June 14, 2022
Most people know that profit is one of the most important ways to measure your success when you are in business. However, once you start investigating how to calculate profit, you might discover that there is more than one type, and it’s a little more complicated than just adding a percentage to your prices.
When your business is profitable, it’s a sign that things are going well. When profits increase over time, it’s a sign that your business is growing. But you still need to know how to calculate how much profit you’re making.
Let’s take a closer look at Gross Profit, which is one of the more straightforward accounting calculations related to profitability.
Gross Profit is the amount of money you make when selling goods or services after deducting the cost of direct labour and materials used to deliver the service or manufacture the product.

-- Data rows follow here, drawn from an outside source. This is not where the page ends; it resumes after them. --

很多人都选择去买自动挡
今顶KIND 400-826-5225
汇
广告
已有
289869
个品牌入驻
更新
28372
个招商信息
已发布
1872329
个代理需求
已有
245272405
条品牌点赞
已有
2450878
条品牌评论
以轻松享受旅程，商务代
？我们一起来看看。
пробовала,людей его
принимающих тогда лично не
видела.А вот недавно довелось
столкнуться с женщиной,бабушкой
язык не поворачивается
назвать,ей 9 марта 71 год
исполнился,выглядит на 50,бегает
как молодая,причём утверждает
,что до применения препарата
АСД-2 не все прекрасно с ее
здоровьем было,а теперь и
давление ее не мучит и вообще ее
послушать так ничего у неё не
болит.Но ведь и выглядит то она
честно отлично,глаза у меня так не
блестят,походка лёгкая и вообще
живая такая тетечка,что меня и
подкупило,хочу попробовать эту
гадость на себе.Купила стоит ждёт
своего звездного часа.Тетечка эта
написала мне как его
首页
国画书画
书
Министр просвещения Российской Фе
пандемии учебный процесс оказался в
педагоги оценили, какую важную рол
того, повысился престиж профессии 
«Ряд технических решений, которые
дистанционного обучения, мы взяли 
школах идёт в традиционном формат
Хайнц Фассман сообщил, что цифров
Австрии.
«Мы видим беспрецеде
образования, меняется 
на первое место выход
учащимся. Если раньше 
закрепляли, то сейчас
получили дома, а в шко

It does not take indirect costs like overheads and head office administration costs, so it’s not a complete picture of how well your company is doing. However, it is an excellent way to measure how efficient your production and operations processes are and whether your pricing system is accurate.

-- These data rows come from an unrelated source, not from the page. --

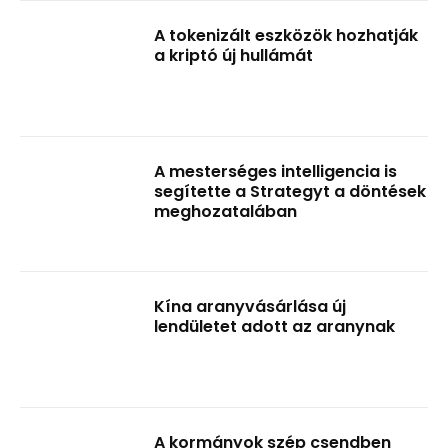
A tokenizált eszközök hozhatják
a kriptó új hullámát
A mesterséges intelligencia is
segítette a Strategyt a döntések
meghozatalában
Kína aranyvásárlása új
lendületet adott az aranynak
A kormányok szép csendben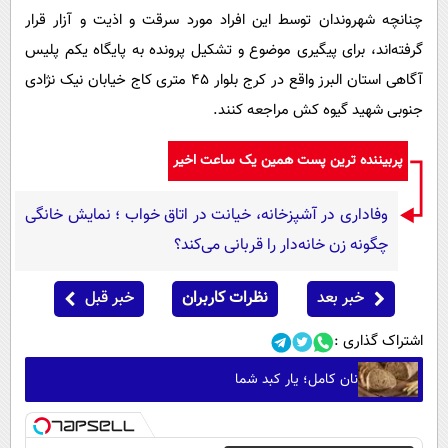
چنانچه شهروندان توسط این افراد مورد سرقت و اذیت و آزار قرار
گرفته‌اند، برای پیگیری موضوع و تشکیل پرونده به پایگاه یکم پلیس
آگاهی استان البرز واقع در کرج بلوار ۴۵ متری کاج خیابان نیک نژادی
جنوبی شهید گیوه کش مراجعه کنند.
پربیننده ترین پست همین یک ساعت اخیر
وفاداری در آشپزخانه، خیانت در اتاق خواب ؛ نمایش خانگی
چگونه زن خانه‌دار را قربانی می‌کند؟
خبر بعد
نظرات کاربران
خبر قبل
اشتراک گذاری :
نان کامل؛ یار کبد شما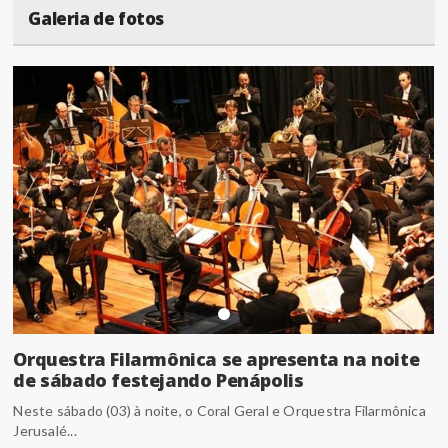
Galeria de fotos
Orquestra Filarmônica se apresenta na noite
de sábado festejando Penápolis
Neste sábado (03) à noite, o Coral Geral e Orquestra Filarmônica
Jerusalé...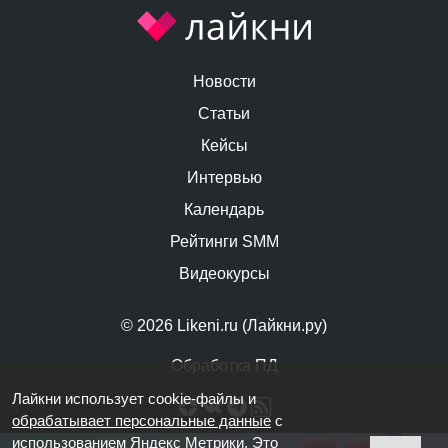
Новости
Статьи
Кейсы
Интервью
Календарь
Рейтинги SMM
Видеокурсы
© 2026 Likeni.ru (Лайкни.ру)
Обработка ПД
Лайкни использует cookie-файлы и
обрабатывает персональные данные
с
использованием Яндекс Метрики. Это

Calculating Gross Profit can also be very helpful when dealing with volatile pricing of goods and services you rely on in your business. When your Gross Profit on sales starts dropping, it’s usually because your cost of goods has increased, and it’s probably time to adjust your pricing accordingly.
Calculating Gross Profit is relatively easy, as long as you track your costs carefully in your Profit & Loss Statement. This QuickBooks report can be easily pulled and updated in real time with LiveFlow.

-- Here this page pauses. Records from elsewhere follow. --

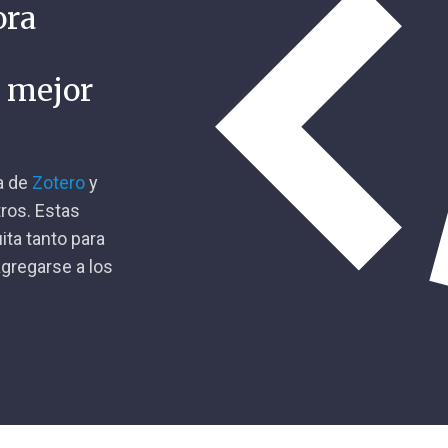
ora
n mejor
ca de
Zotero
y
tros. Estas
ita tanto para
gregarse a los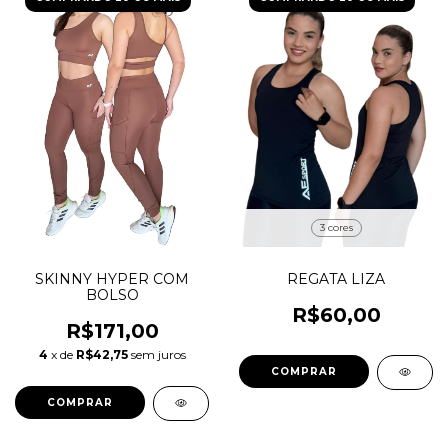
3 cores
SKINNY HYPER COM
REGATA LIZA
BOLSO
R$60,00
R$171,00
4
x de
R$42,75
sem juros
COMPRAR
COMPRAR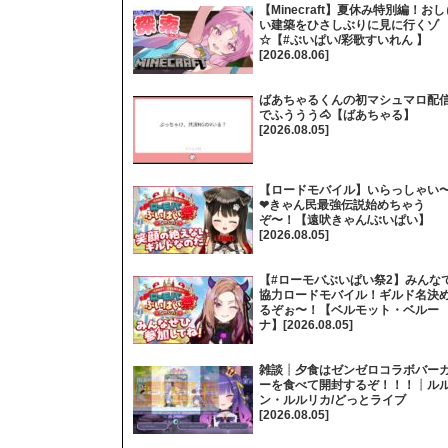
【Minecraft】夏休み特別編！おし
い建築をひさしぶりに見に行くゾ
☆【#ぶいぱい/彩歌すいれん 】
[2026.08.06]
ばあちゃるくんの初マシュマロ配
でふううう🐴【ばあちゃる】
[2026.08.05]
【ロードモバイル】いらっしゃい
❤きゃん民最強伝説始めちゃう
ぞ〜！【遠吠きゃん/ぶいぱい】
[2026.08.05]
【#ローモバぶいぱい祭2】みんな
協力ロードモバイル！ギルド名決
るぞぉ〜！【ベルモット・ベルー
ナ】[2026.08.05]
雑談┊夕食はゼンゼロコラボバー
ーを食べて開封するぞ！！！┊ル
ン・ルルリカ/どっとライブ
[2026.08.05]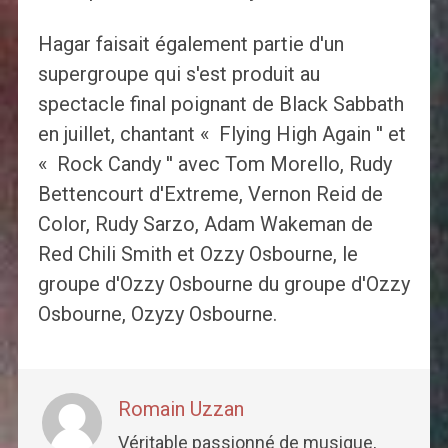
Hagar faisait également partie d'un
supergroupe qui s'est produit au
spectacle final poignant de Black Sabbath
en juillet, chantant « Flying High Again '' et
« Rock Candy '' avec Tom Morello, Rudy
Bettencourt d'Extreme, Vernon Reid de
Color, Rudy Sarzo, Adam Wakeman de
Red Chili Smith et Ozzy Osbourne, le
groupe d'Ozzy Osbourne du groupe d'Ozzy
Osbourne, Ozyzy Osbourne.
Romain Uzzan
Véritable passionné de musique,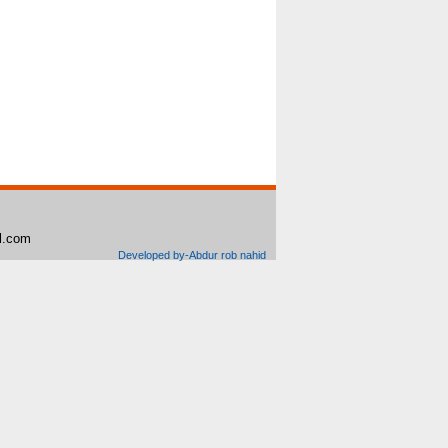
il.com
Developed by-Abdur rob nahid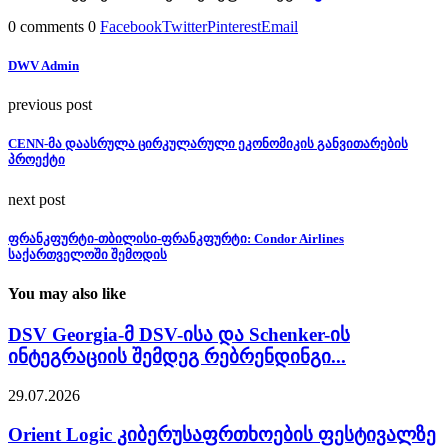
0 comments
0
Facebook
Twitter
Pinterest
Email
DWV Admin
previous post
CENN-მა დაასრულა ცირკულარული ეკონომიკის განვითარების
პროექტი
next post
ფრანკფურტი-თბილისი-ფრანკფურტი: Condor Airlines
საქართველოში შემოდის
You may also like
DSV Georgia-მ DSV-ისა და Schenker-ის
ინტეგრაციის შემდეგ რებრენდინგი...
29.07.2026
Orient Logic კიბერუსაფრთხოების ფესტივალზე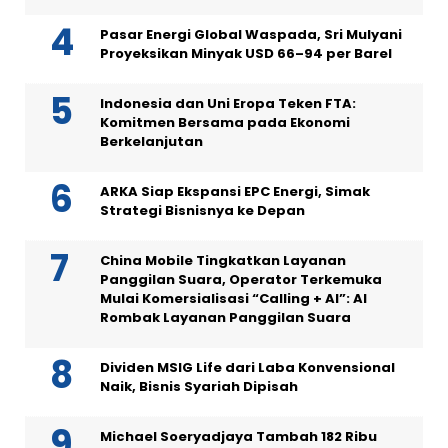
Pasar Energi Global Waspada, Sri Mulyani
Proyeksikan Minyak USD 66–94 per Barel
Indonesia dan Uni Eropa Teken FTA:
Komitmen Bersama pada Ekonomi
Berkelanjutan
ARKA Siap Ekspansi EPC Energi, Simak
Strategi Bisnisnya ke Depan
China Mobile Tingkatkan Layanan
Panggilan Suara, Operator Terkemuka
Mulai Komersialisasi “Calling + AI”: AI
Rombak Layanan Panggilan Suara
Dividen MSIG Life dari Laba Konvensional
Naik, Bisnis Syariah Dipisah
Michael Soeryadjaya Tambah 182 Ribu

The Gross Profit formula is simple:
Gross Profit = total revenue – direct COG (Cost of Goods Sold)
Cost of Goods Sold is always things that are directly related to manufacturing a product or delivering a service. So, for instance, in a bakery, the ingredients used to bake cakes and bread would be part of your Cost of Goods Sold calculation. Or, in a mechanic’s workshop, car parts and fluids that are used to repair cars would be part of your Cost of Goods Sold.
You can calculate Gross Profit on a per-job basis by doing job costing. You can also calculate your total Gross Profit on a quarterly or annual basis to measure your average Gross Profit for the period you are measuring.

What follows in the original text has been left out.